Tanto premesso circa l'argomento in esame, i giudici di legittimità hanno rilevato come, nell'ambito dei procedimenti penali aventi ad oggetto la responsabilità dei sanitari, può sussistere, effettivamente, un margine di opinabilità circa la natura irripetibile o meno dell'accertamento tecnico, laddove esso riguardi "la verifica del quadro clinico presentato dal paziente in vivo, a seguito dell'operato del medico che si assume errato, ed anzi indicato quale colposo fattore di innesco di fenomeni lesivi...tenuto conto della fisiologica evoluzione e modificazione che caratterizza i diversi distretti dell'organismo umano".

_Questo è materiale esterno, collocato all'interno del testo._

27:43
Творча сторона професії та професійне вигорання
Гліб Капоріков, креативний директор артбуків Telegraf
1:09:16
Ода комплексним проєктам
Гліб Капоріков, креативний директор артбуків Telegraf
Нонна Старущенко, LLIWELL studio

Ciò posto, la Corte ha enunciato dei criteri che devono guidare l'interprete nella valutazione circa la riconducibilità dell'accertamento tecnico sul paziente all'una o all'altra fattispecie procedimentale. Tale valutazione, innanzitutto, secondo i principi generali, deve fondarsi "sulla possibilità, o meno, che l'accertamento venga ripetuto nel tempo in condizioni di effettiva parità tra le parti". Tuttavia, nei casi dubbi, in cui l'accertamento assegnato al consulente abbia ad oggetto la verifica di parti dell'organismo soggette a modificazione, l'interprete deve propendere per il carattere irripetibile dell'accertamento tecnico sul paziente, favorendo, in questo modo, l'immediata apertura del contraddittorio scientifico.

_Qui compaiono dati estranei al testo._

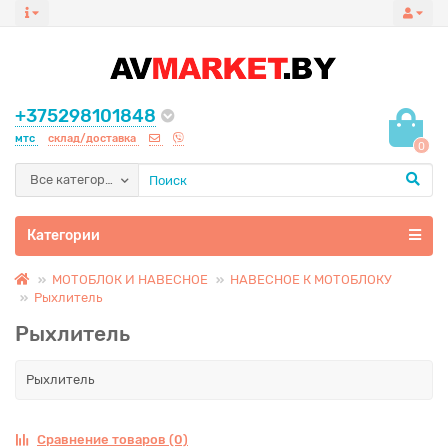
+375298101848
мтс
склад/доставка
0
Все категории
Категории
МОТОБЛОК И НАВЕСНОЕ
НАВЕСНОЕ К МОТОБЛОКУ
Рыхлитель
Рыхлитель
Рыхлитель
Сравнение товаров (0)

Viceversa, il carattere ripetibile dell'accertamento tecnico sul paziente in vita, ex art. 359 c.p.p., dev'essere ritenuto ogniqualvolta la tipologia di lesioni subite dal paziente consenta, senza dubbi, la ripetizione di tale accertamento anche in epoca successiva, in assenza, pertanto, di qualsivoglia pregiudizio nei confronti del diritto di difesa.
Tale assunto è stato affermato dalla Corte anche sulla base della considerazione per cui la verifica sottesa all'accertamento tecnico sul paziente condiziona, altresì, la preliminare selezione delle pertinenti raccomandazioni cliniche previste dalle linee guida o, in mancanza, delle buone pratiche clinico assistenziali le quali, come noto, sono poste dalla legge a fondamento della valutazione giudiziale sull'operato del medico.
Stanti tali osservazioni, la Corte di Cassazione ha, pertanto, ritenuto come i giudici d'appello non si siano attenuti ai predetti principi, essendosi, come visto, limitati a rilevare che il paziente, allorché fu visitato dal consulente, era ormai guarito, e non avendo dunque preso in considerazione il carattere opinabile degli accertamenti tecnici di tal genere.
I giudici di legittimità hanno quindi riconosciuto, in tale fattispecie, una violazione della legge processuale, la quale, secondo un consolidato orientamento giurisprudenziale, è qualificabile come un'ipotesi di nullità a regime intermedio. Gli Ermellini hanno perciò annullato la sentenza oggetto di ricorso, con rinvio per nuovo esame alla Corte d'Appello di Lecce.